The smoker Im going to be using is reverse flow about 3-4' long by 2', not sure the size of the firebox.

Thanks.


PS:  Congrats Diva Q!


----------



## Gary in VA (Sep 4, 2010)

start it up about 1 hour ahead of time. vents wide open. It won't take that long to heat up but will give you a little while to learn vent control - vs - heat control.  A pit that size should come up to temp in 20 min or less if you are starting with a chimney full of kingsford and a couple of sticks.  After the first load of charcoal, put it away and go straight to the sticks.  Before putting meat on, make sure  you are getting blue smoke and not white or dark smoke.  A good bed of coals and a fairly hot fire will keep this going well when you add your wood.  no need for pre-burn if you have a good bed of coals.

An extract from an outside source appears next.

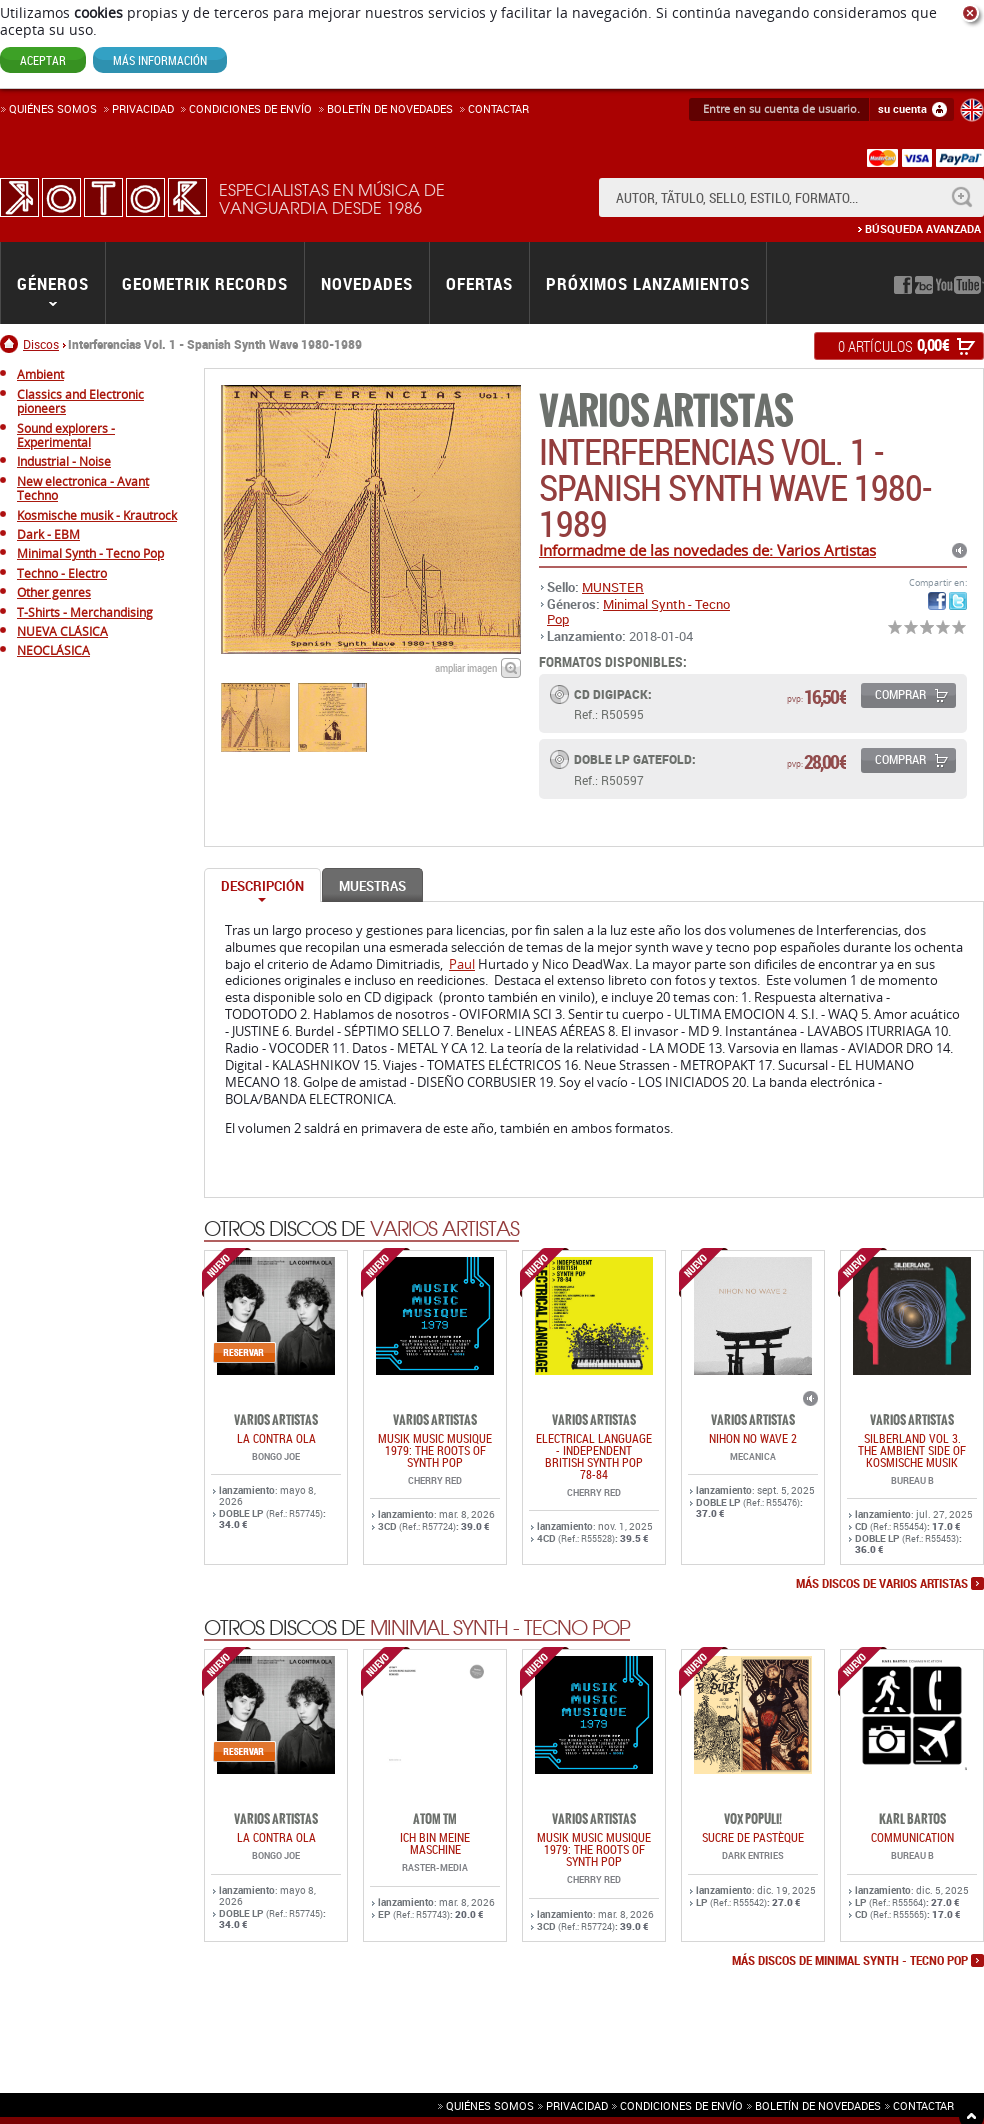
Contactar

once the temp gets to the 250 to 275 range, take all your vents down by 1/2 and in 10 min see if the temp went on up or down.  If it went up by more than 20 deg.  Damper down some more. if temp starts to drop, maybe open a bit... it shouldn't take you long to get it dialed in.  Always keep exhaust vent all the way open.

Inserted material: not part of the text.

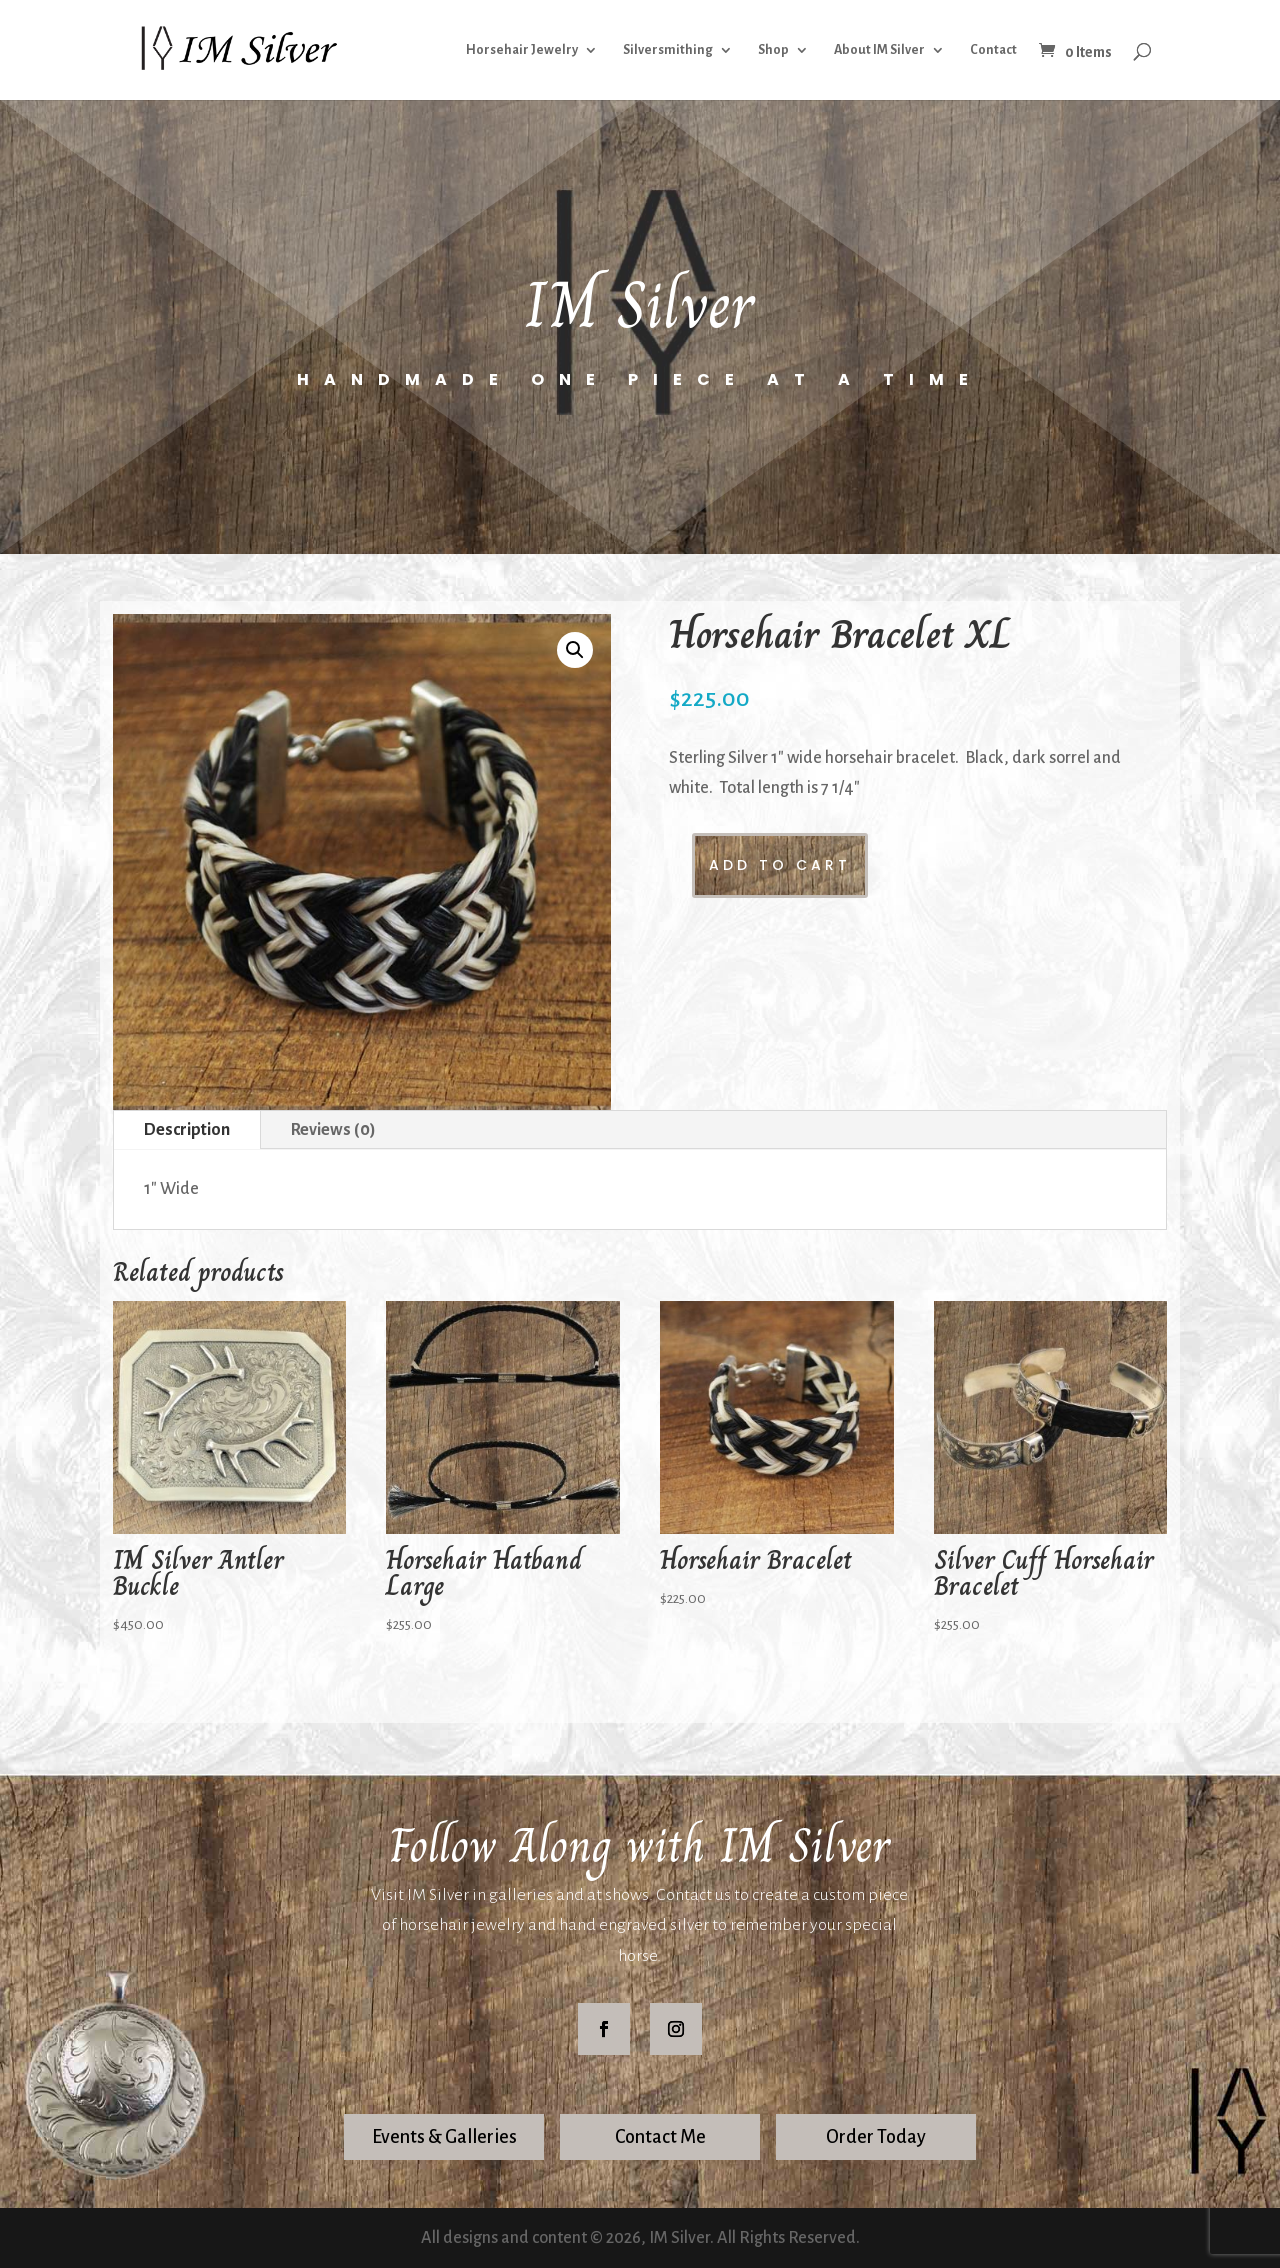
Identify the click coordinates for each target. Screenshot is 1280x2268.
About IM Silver (879, 50)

Every pit is different in fuel consumption.  I would check it after about 45 min and see where you are.  I have a Lang 84 (which is every bit of twice the size of the one you are going to be using) and I add a 6" diameter X 20" long log once an hour for a 235-250 burn.  When you add wood, get in and get out of the firebox to avoid too much air to heat up the fire, unless you goof and let your coal bed run down, then you may need to open the door for a few minutes to allow the new log to catch and start to burn.

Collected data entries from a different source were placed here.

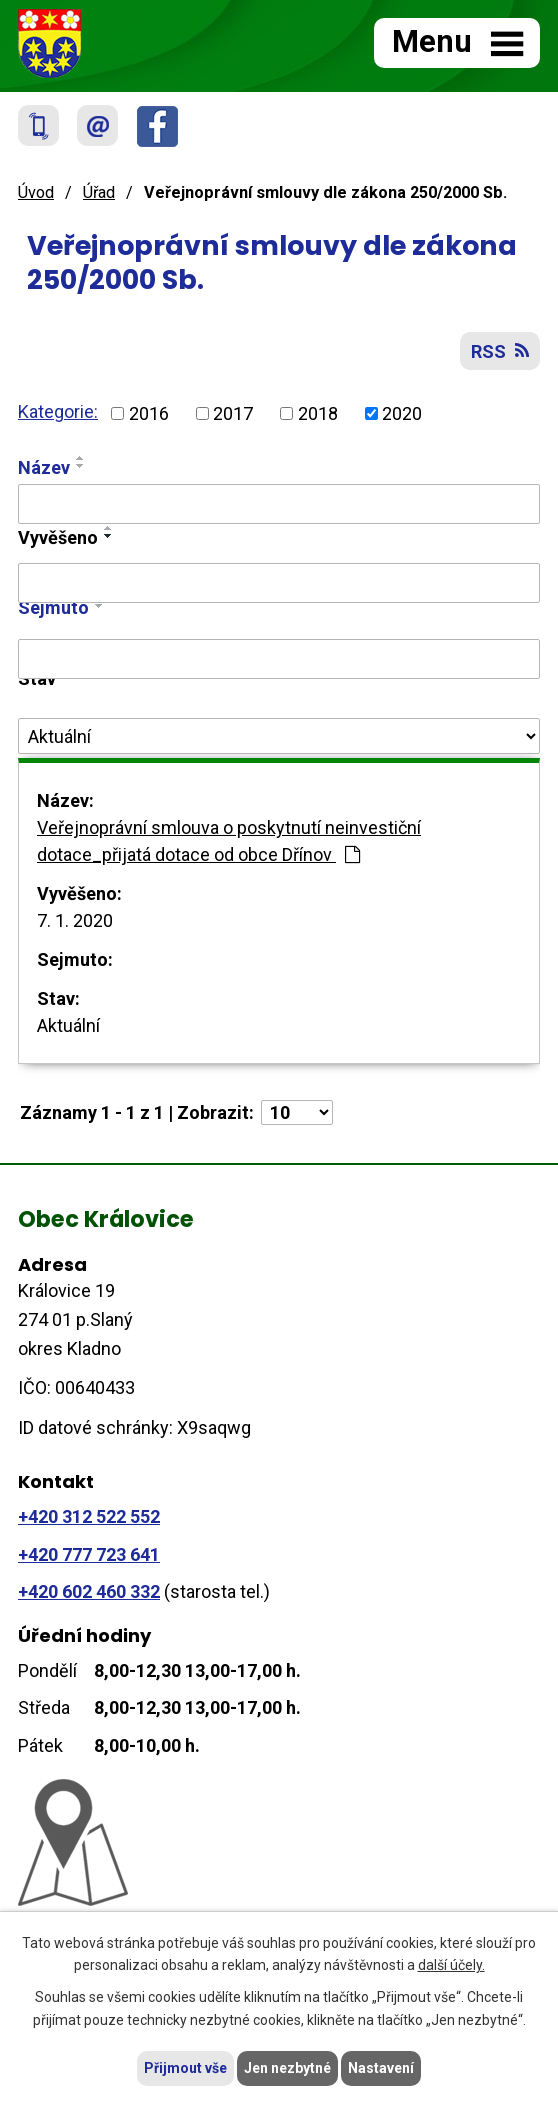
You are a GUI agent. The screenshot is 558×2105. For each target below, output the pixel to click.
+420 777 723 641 (89, 1554)
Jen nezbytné (287, 2068)
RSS (500, 351)
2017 (233, 413)
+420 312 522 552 (89, 1516)
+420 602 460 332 (89, 1591)
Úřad (99, 192)
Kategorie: (58, 411)
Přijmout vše (185, 2068)
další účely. (451, 1966)
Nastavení (381, 2068)
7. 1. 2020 (75, 920)
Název (44, 467)
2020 (402, 413)
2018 (318, 413)
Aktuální (68, 1025)
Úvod (36, 192)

once you are getting steady temps, you can fine tune a bit if things need heating up or slowing down.  Just a small tap to open or close all vents evenly will give you 5 degree bumps.  Small adjustments are always best.  If you open or close too much you will be fighting it all day. up and down.  Just remember, 20 degree spikes are not ideal, but they are also, no big deal either.  

watch it close for the first 2 hours then You'll soon learn how long you can leave it.

hope this helps

Gary


----------



## Smokey Lew (Sep 5, 2010)

Great info Gary. I don't have an offset but I've always wondered about controlling a fire on one myself.


----------